元タレント中居正広さん(52)の女性とのトラブルを巡る一連の対応への批判を受けて、フジテレビが27日夕に開いた記者会見は、日付を越えて10時間23分もの異例の長時間に及んだ。港浩一社長と嘉納修治会長の辞任、第三者委員会による調査を通して信頼回復につなげたいフジ側に対し、同社に隠然たる影響力を持つフジサンケイグループ代表の日枝久氏の責任を追及する報道陣側との間の溝が埋まることはなかった。
昨年12月以来、週刊文春などが中居さんのトラブルにフジ社員が関与したと報道。フジ側は今回の会見でも「社員は関与していないと判断している」との認識を改めて示した。
一方、フジテレビと親会社フジ・メディア・ホールディングス(HD)双方の相談役を務める日枝氏の存在感に関して、フジ・メディアHDの金光修社長は「企業風土の礎を作っていることは間違いない」と認めた。しかし、日枝氏の経営判断への関与については、嘉納氏は「相談や報告、知恵を借りることはあるが、日常の業務は私と港で決めている」と否定した。
納得しない報道陣からは日枝氏の責任を問う声が殺到。
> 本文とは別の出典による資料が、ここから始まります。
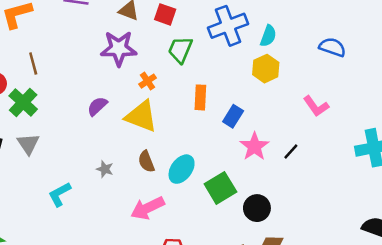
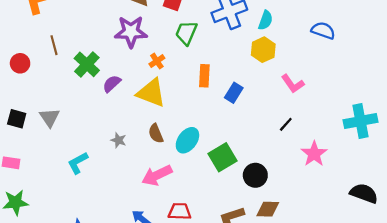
green cross: (23, 102) -> (87, 64), moved
pink L-shape: (316, 106) -> (293, 84), moved
pink star: (254, 146) -> (314, 154), moved

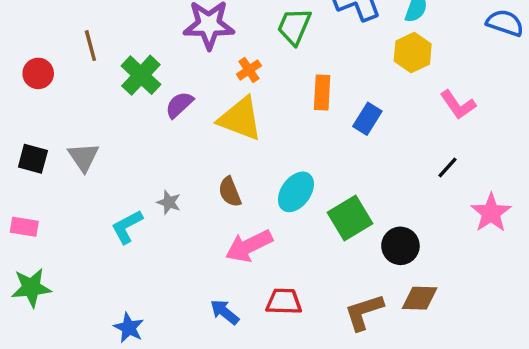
brown semicircle: (156, 133) -> (230, 192), moved
gray star: (118, 140) -> (169, 202), moved

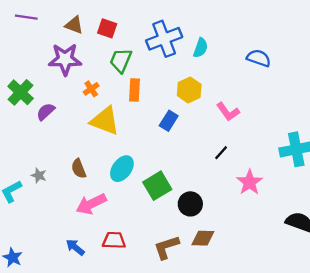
yellow hexagon: (413, 53) -> (189, 90), moved
orange rectangle: (322, 93) -> (134, 90), moved
yellow triangle: (240, 119) -> (105, 121), moved

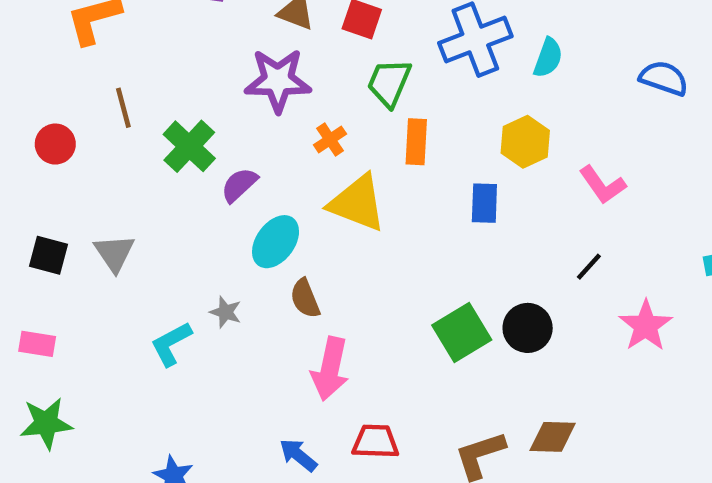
blue rectangle: (169, 121) -> (484, 203), turned -30
cyan ellipse: (122, 169) -> (276, 242), moved
pink arrow: (91, 204) -> (330, 369), turned -52
black circle: (190, 204) -> (528, 328), moved

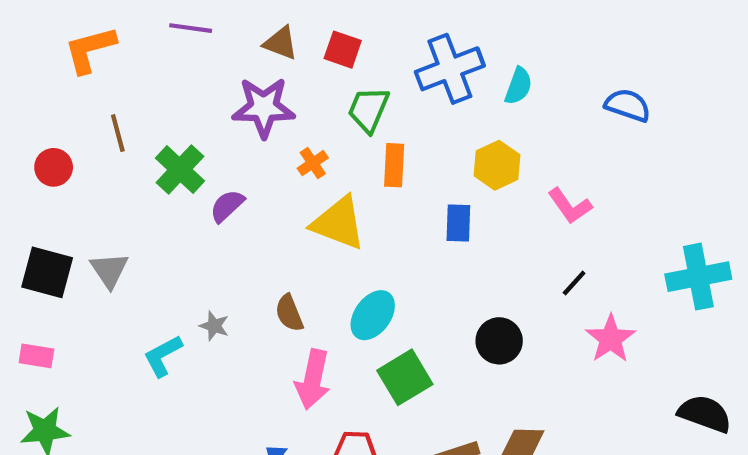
cyan ellipse: (276, 242) -> (373, 315), moved
black square: (48, 255) -> (47, 272), size x1.4
black line: (589, 267) -> (574, 283), moved
green square: (462, 332) -> (405, 377), moved

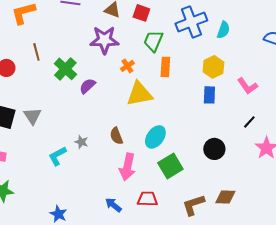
yellow triangle: (338, 223) -> (139, 94), turned -32
blue rectangle: (458, 223) -> (209, 95), moved

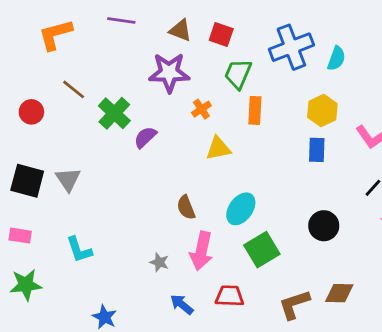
brown line: (36, 52) -> (74, 89), turned -36
yellow triangle: (139, 94) -> (218, 148), size x0.7
gray star: (81, 142) -> (159, 262), moved
cyan L-shape: (57, 156) -> (79, 250), moved, turned -80

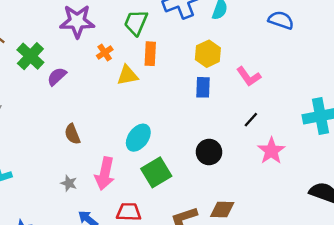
yellow triangle: (218, 148) -> (128, 75), moved
brown semicircle: (186, 207) -> (72, 134), moved

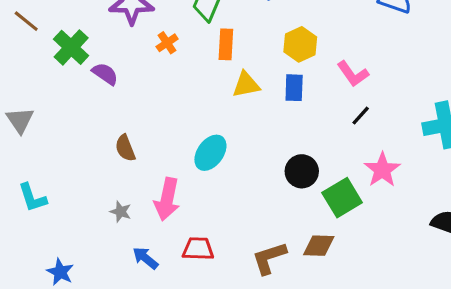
yellow triangle: (128, 75) -> (246, 85), moved
purple semicircle: (57, 76) -> (105, 74), turned 78
black line: (251, 120) -> (361, 116), moved
green square: (156, 172) -> (342, 198), moved

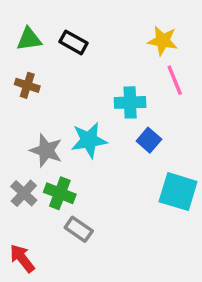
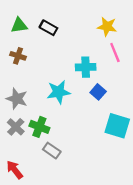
gray star: (46, 150) -> (17, 99), moved

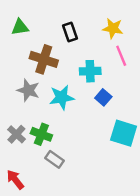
black rectangle: (48, 28) -> (70, 32), moved, turned 42
brown cross: (18, 56) -> (44, 59), moved, size x1.6
gray star: (17, 99) -> (28, 90), moved

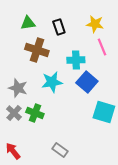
green triangle: (20, 27) -> (28, 23), moved
gray star: (28, 90) -> (18, 88), moved
blue square: (103, 97) -> (87, 82), size x1.5
gray rectangle: (54, 159) -> (60, 150), moved

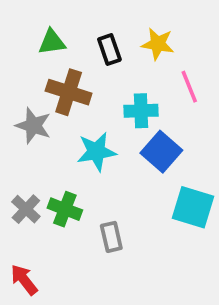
yellow star: (95, 24) -> (158, 44), moved
gray star: (18, 88) -> (33, 126), moved
gray rectangle: (60, 150) -> (111, 237), moved, turned 42

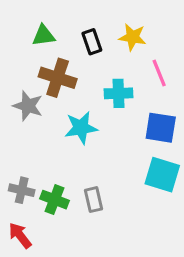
blue square: (161, 152) -> (161, 128), moved, turned -32
gray cross: (26, 209) -> (22, 190), moved, turned -30
green cross: (65, 209) -> (54, 200), moved

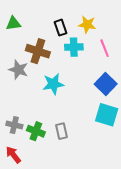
green triangle: (44, 36) -> (13, 23), moved
cyan cross: (119, 93) -> (74, 47), moved
blue square: (161, 128) -> (106, 84), turned 35

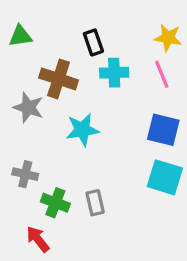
yellow star: (87, 25) -> (168, 38), moved
blue square: (106, 84) -> (163, 130), turned -30
gray cross: (14, 125) -> (25, 174), moved
red arrow: (13, 155) -> (38, 239), moved

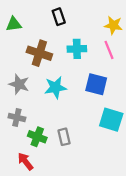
black rectangle: (93, 42) -> (59, 17), moved
gray star: (28, 107) -> (19, 84), moved
blue square: (163, 130) -> (96, 84), moved

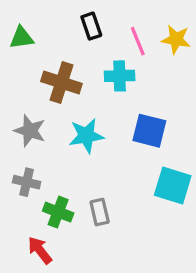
pink line: (109, 50) -> (138, 41), moved

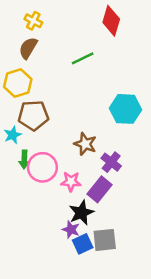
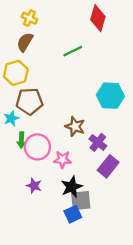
purple rectangle: (99, 189) -> (108, 166), moved
purple star: (71, 230) -> (34, 186), moved
gray square: (105, 240) -> (81, 201), moved

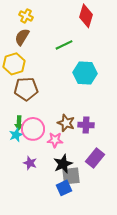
cyan hexagon: (110, 96) -> (85, 73), moved
cyan star: (11, 118) -> (16, 135), moved
brown star: (75, 126) -> (66, 123), moved
purple cross: (98, 142) -> (86, 125), turned -35
purple rectangle: (108, 166) -> (95, 158), moved

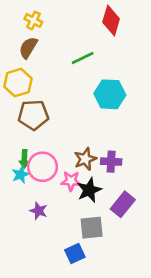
brown star: (66, 123) -> (85, 159), turned 30
black star: (63, 164) -> (89, 190), moved
blue square: (64, 188) -> (75, 253), moved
質問に立った記者が、会見に姿を見せなかった日枝氏に向けて「日枝さん、この会見をご覧になっているんですよね」と、語気を強めて呼び掛ける場面もあった。
ただ、フジテレビの遠藤龍之介副会長は会見で、第三者委員会の調査報告書をまとめる時期をめどに「すべての常勤役員が責任を取るべきだ」とも発言しており、日枝氏の今後の動向が注目される。